#### Data
════

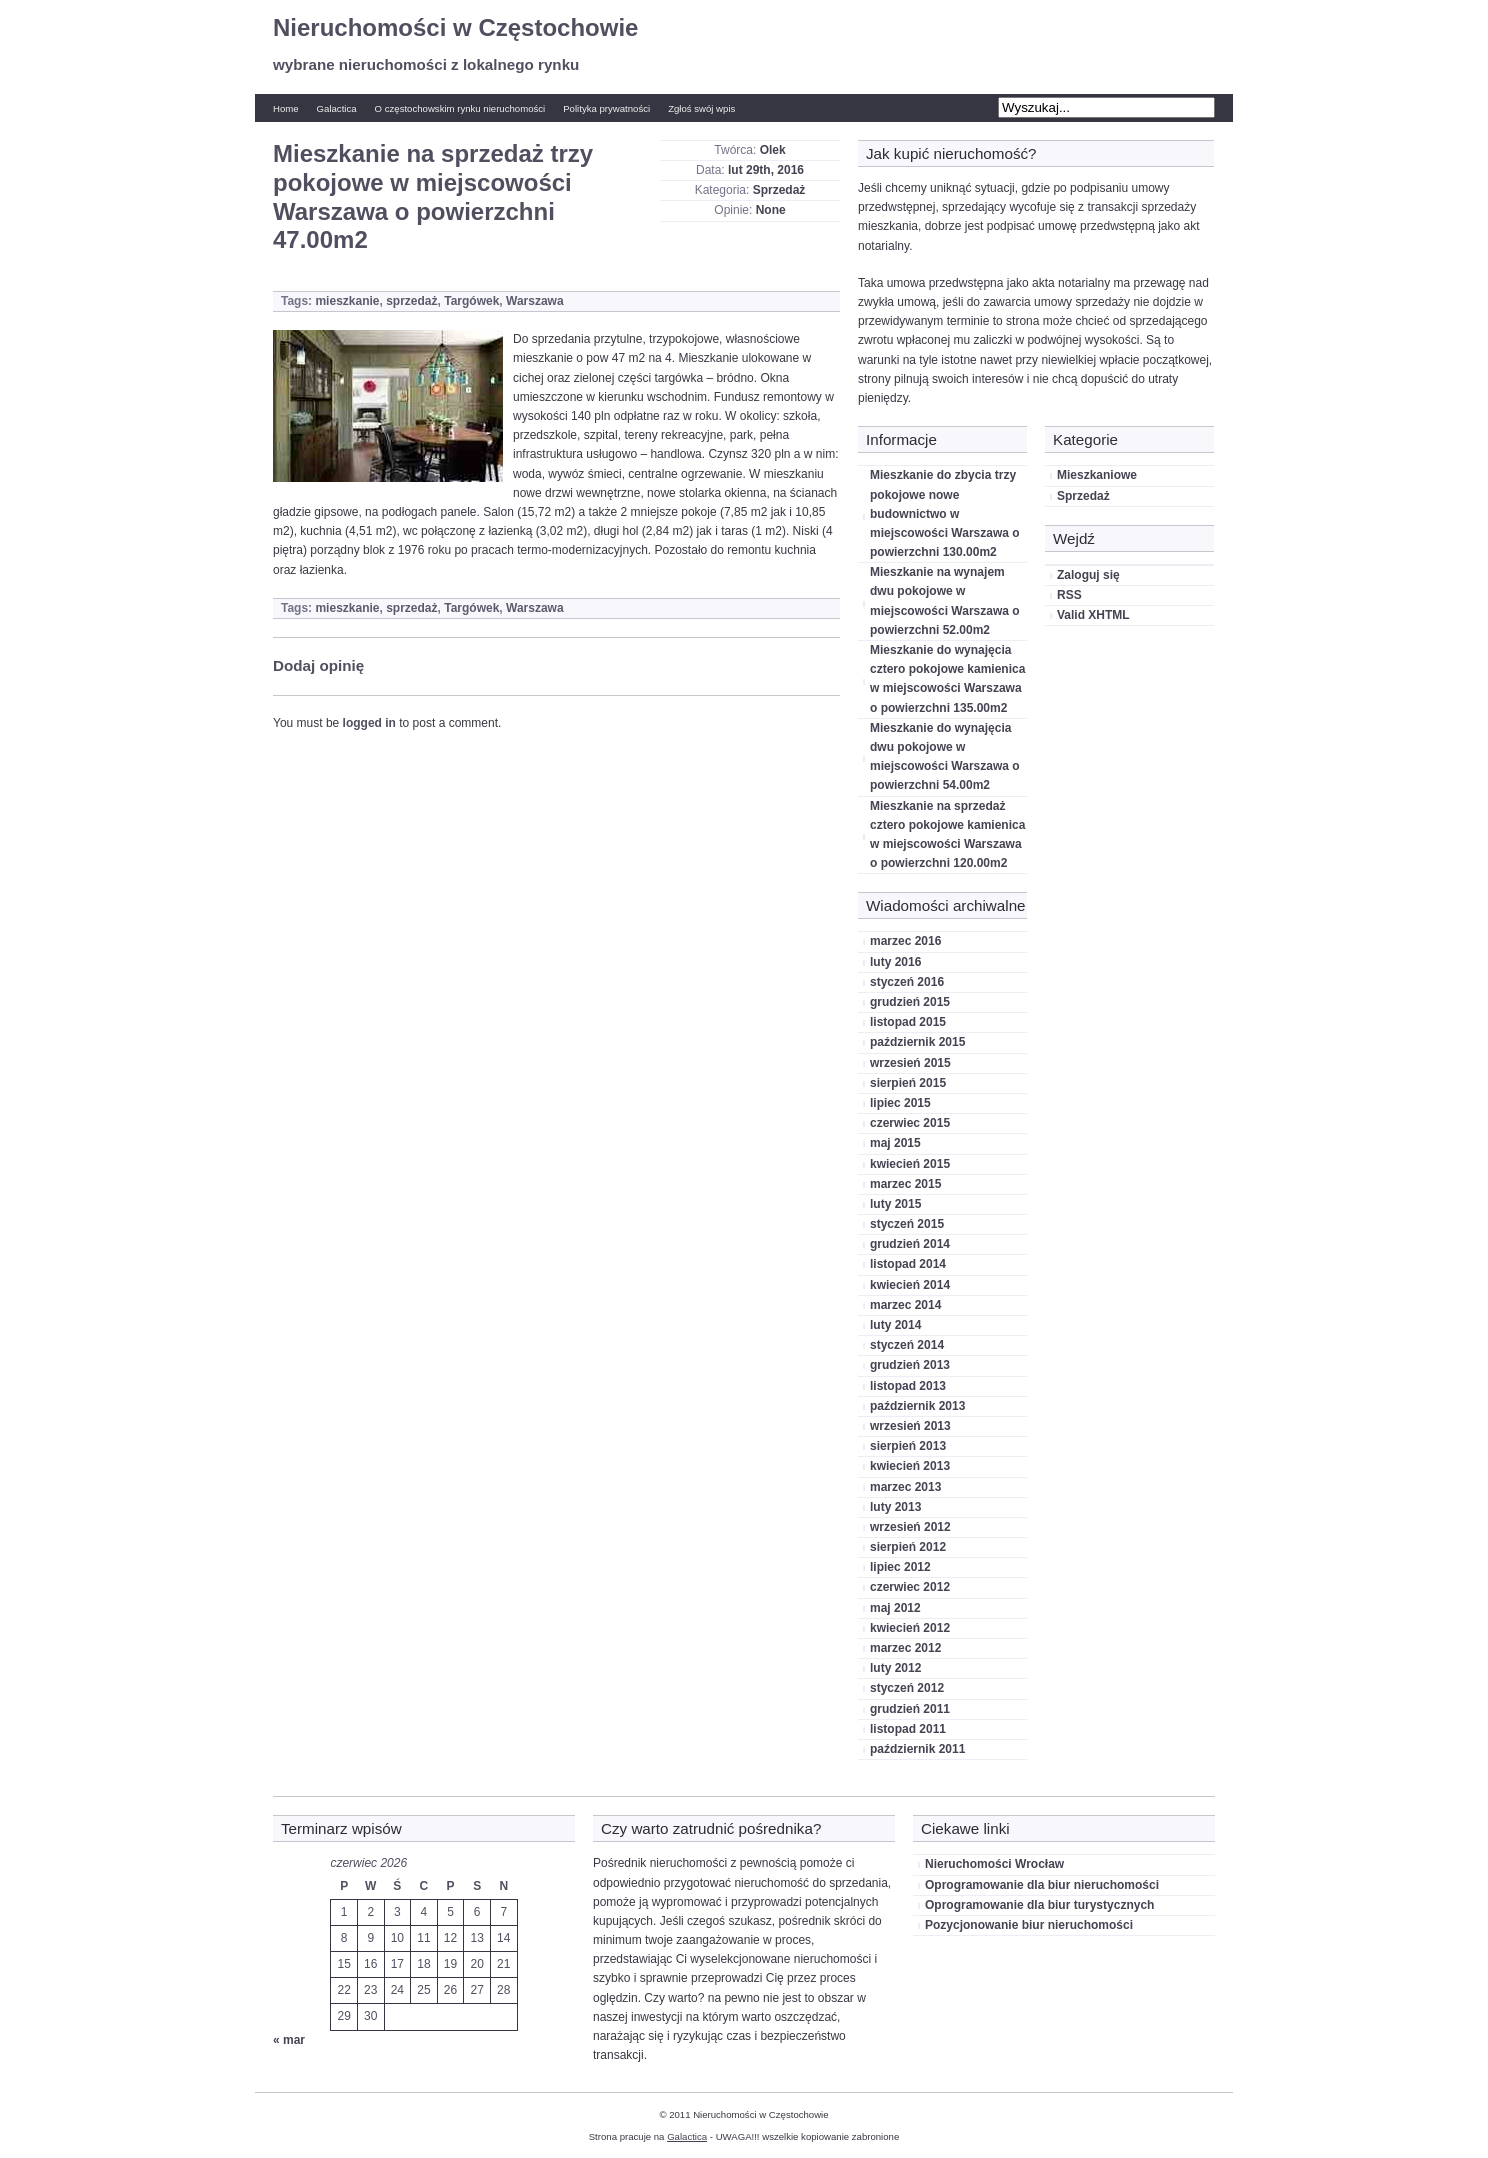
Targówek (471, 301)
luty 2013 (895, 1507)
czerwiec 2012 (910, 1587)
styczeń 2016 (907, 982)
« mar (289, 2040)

════

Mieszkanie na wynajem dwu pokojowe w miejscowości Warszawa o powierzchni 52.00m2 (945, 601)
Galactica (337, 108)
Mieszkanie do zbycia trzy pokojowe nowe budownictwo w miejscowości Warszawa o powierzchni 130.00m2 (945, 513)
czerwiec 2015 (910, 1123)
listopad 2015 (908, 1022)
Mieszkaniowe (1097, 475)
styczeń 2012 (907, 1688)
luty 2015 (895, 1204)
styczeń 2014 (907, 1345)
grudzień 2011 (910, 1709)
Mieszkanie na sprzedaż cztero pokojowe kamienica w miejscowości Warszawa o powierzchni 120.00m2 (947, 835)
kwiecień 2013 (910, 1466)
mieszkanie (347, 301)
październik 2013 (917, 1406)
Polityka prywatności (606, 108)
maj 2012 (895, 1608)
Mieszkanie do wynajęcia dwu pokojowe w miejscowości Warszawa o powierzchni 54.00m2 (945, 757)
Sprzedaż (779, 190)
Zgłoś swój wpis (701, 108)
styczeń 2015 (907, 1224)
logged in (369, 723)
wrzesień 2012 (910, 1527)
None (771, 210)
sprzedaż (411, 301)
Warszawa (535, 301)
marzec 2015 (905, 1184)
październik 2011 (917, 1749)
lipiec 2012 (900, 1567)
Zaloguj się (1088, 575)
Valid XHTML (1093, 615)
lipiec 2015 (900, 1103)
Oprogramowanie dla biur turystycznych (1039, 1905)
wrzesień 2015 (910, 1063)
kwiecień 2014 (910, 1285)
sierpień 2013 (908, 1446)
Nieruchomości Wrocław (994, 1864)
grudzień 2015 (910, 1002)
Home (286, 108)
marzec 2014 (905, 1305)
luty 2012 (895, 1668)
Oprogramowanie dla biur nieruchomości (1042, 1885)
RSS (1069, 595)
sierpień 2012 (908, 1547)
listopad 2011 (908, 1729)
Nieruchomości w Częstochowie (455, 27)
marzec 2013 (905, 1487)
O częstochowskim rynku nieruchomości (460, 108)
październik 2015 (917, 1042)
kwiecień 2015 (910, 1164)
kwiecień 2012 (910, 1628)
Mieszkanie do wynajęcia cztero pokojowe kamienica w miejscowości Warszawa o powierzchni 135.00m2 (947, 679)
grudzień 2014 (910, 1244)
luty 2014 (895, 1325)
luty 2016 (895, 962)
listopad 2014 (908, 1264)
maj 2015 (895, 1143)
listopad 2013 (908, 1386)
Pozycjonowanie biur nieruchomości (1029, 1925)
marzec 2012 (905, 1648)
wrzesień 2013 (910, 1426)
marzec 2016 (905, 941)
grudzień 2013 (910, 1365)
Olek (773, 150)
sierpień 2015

════

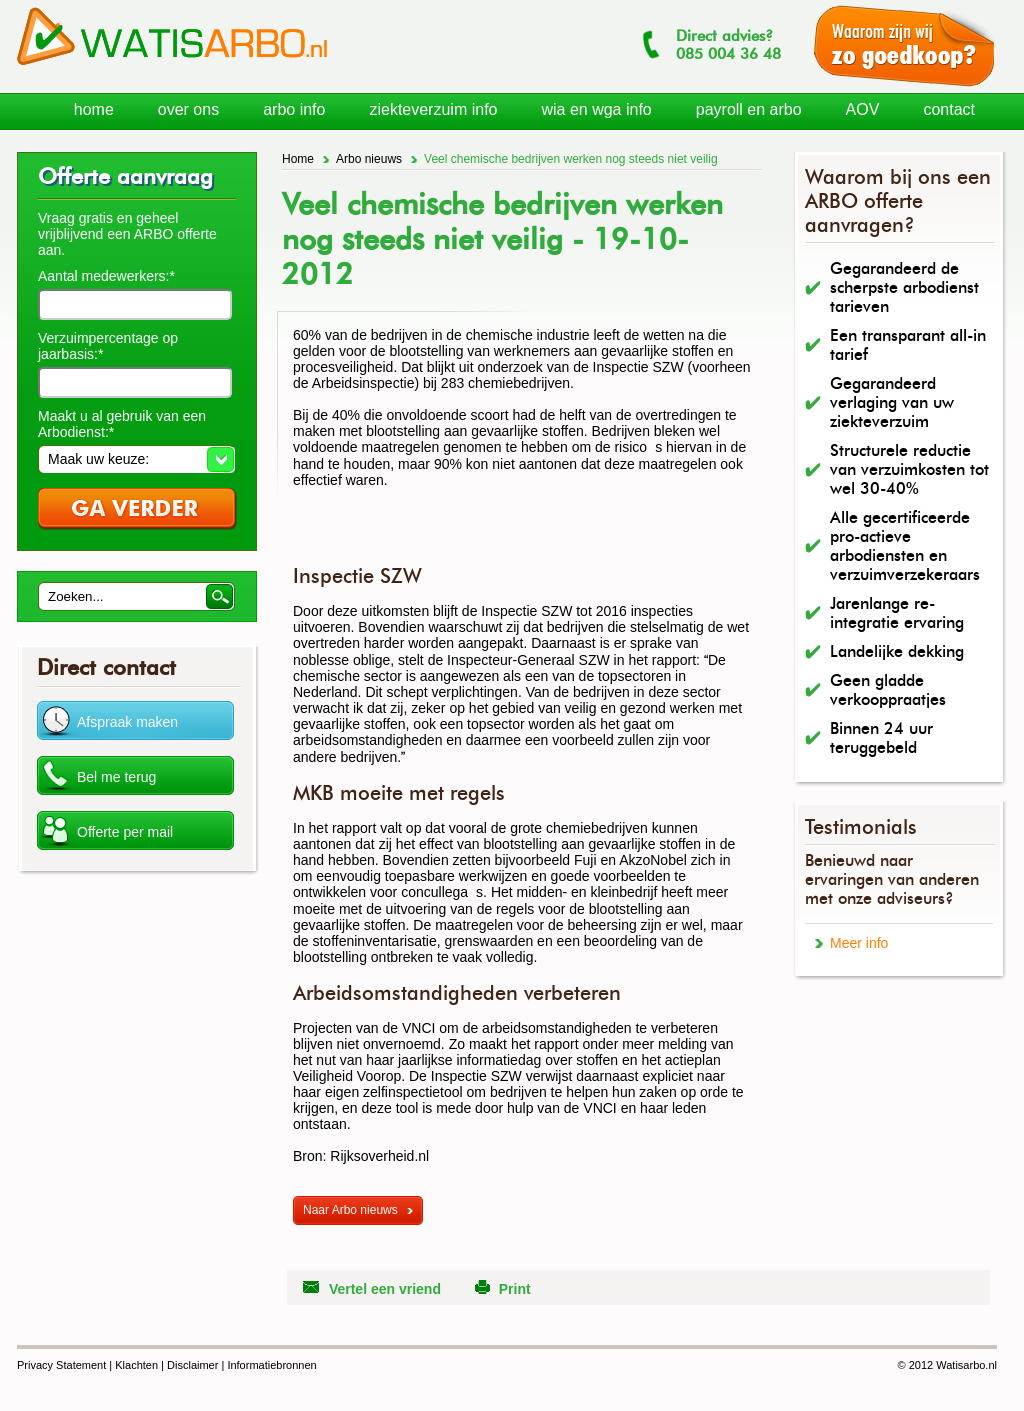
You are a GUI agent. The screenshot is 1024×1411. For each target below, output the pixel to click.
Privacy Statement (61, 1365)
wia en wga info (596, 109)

════

#### Exercise
From the records above, retype only the lines starting at the line that contains "marzec 2013 (905, 1487)" and ending at the line that contains "wrzesień 2013 (910, 1426)", both included.

#### Result
marzec 2013 (905, 1487)
O częstochowskim rynku nieruchomości (460, 108)
październik 2015 (917, 1042)
kwiecień 2015 (910, 1164)
kwiecień 2012 (910, 1628)
Mieszkanie do wynajęcia cztero pokojowe kamienica w miejscowości Warszawa o powierzchni 135.00m2 (947, 679)
grudzień 2014 (910, 1244)
luty 2014 (895, 1325)
luty 2016 (895, 962)
listopad 2014 (908, 1264)
maj 2015 (895, 1143)
listopad 2013 (908, 1386)
Pozycjonowanie biur nieruchomości (1029, 1925)
marzec 2012 (905, 1648)
wrzesień 2013 (910, 1426)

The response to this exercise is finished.